**What to do:**
Leave every picture out, and print the full listing again exactly.

**Exercise input:**
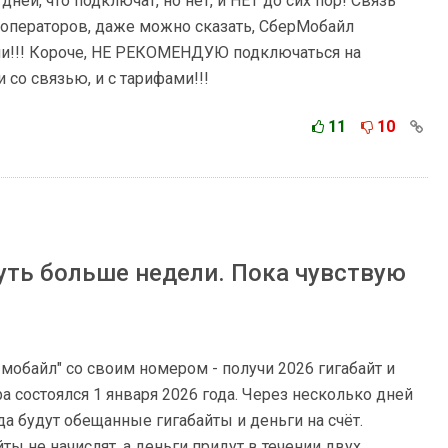
ей, что подключат, но нет, и НЕТ до сих пор! Связь
х операторов, даже можно сказать, СберМобайл
ми!!! Короче, НЕ РЕКОМЕНДУЮ подключаться на
о связью, и с тарифами!!!
11
10
уть больше недели. Пока чувствую
 мобайл" со своим номером - получи 2026 гигабайт и
а состоялся 1 января 2026 года. Через несколько дней
да будут обещанные гигабайты и деньги на счёт.
ты не начислят, а деньги придут в течении двух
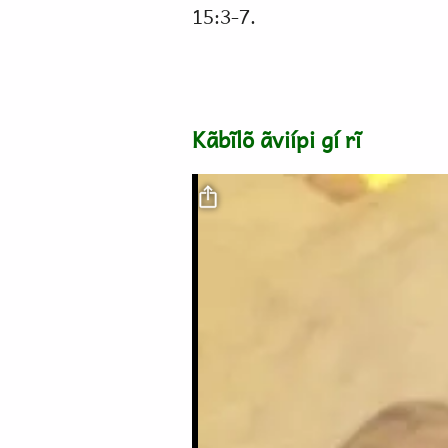
15:3-7.
Kãbĩlõ ãviípi gí rĩ
Video file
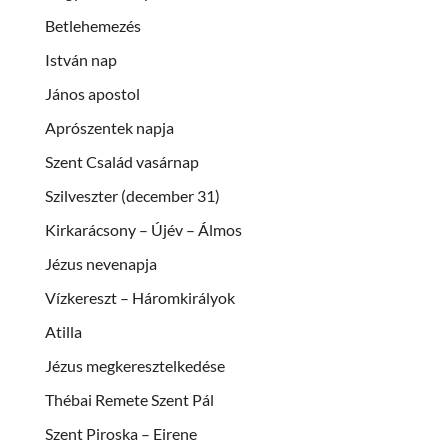
Betlehemezés
István nap
János apostol
Aprószentek napja
Szent Család vasárnap
Szilveszter (december 31)
Kirkarácsony – Újév – Álmos
Jézus nevenapja
Vízkereszt – Háromkirályok
Atilla
Jézus megkeresztelkedése
Thébai Remete Szent Pál
Szent Piroska – Eirene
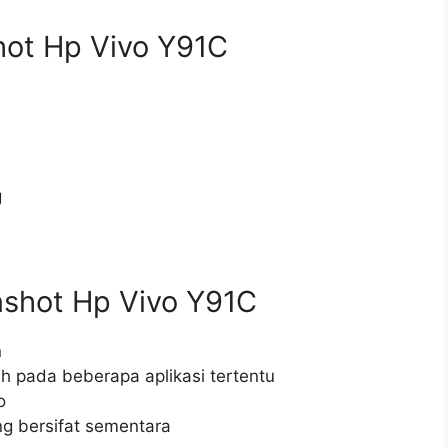
hot Hp Vivo Y91C
g
shot Hp Vivo Y91C
n
h pada beberapa aplikasi tertentu
o
g bersifat sementara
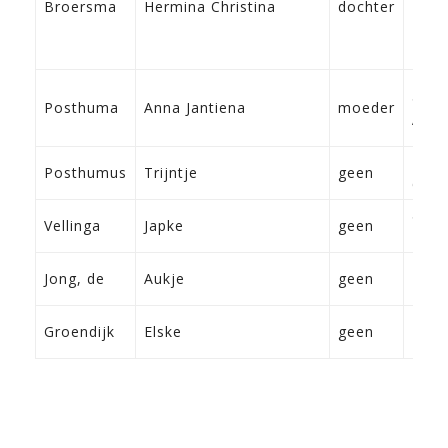
Broersma
Hermina Christina
dochter
Fran
5-1-
Posthuma
Anna Jantiena
moeder
Aru
28-4
Posthumus
Trijntje
geen
Oost
5-10
Vellinga
Japke
geen
Fran
10-1
Jong, de
Aukje
geen
Fran
22-4
Groendijk
Elske
geen
Tzu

**Task answer:**
ей, что подключат, но нет, и НЕТ до сих пор! Связь
х операторов, даже можно сказать, СберМобайл
ми!!! Короче, НЕ РЕКОМЕНДУЮ подключаться на
о связью, и с тарифами!!!
11
10
уть больше недели. Пока чувствую
 мобайл" со своим номером - получи 2026 гигабайт и
а состоялся 1 января 2026 года. Через несколько дней
да будут обещанные гигабайты и деньги на счёт.
ты не начислят, а деньги придут в течении двух
15:3-7.
Kãbĩlõ ãviípi gí rĩ
Video file
Betlehemezés
István nap
János apostol
Aprószentek napja
Szent Család vasárnap
Szilveszter (december 31)
Kirkarácsony – Újév – Álmos
Jézus nevenapja
Vízkereszt – Háromkirályok
Atilla
Jézus megkeresztelkedése
Thébai Remete Szent Pál
Szent Piroska – Eirene
hot Hp Vivo Y91C
g
shot Hp Vivo Y91C
n
h pada beberapa aplikasi tertentu
o
g bersifat sementara
Broersma
Hermina Christina
dochter
Fran
5-1-
Posthuma
Anna Jantiena
moeder
Aru
28-4
Posthumus
Trijntje
geen
Oost
5-10
Vellinga
Japke
geen
Fran
10-1
Jong, de
Aukje
geen
Fran
22-4
Groendijk
Elske
geen
Tzu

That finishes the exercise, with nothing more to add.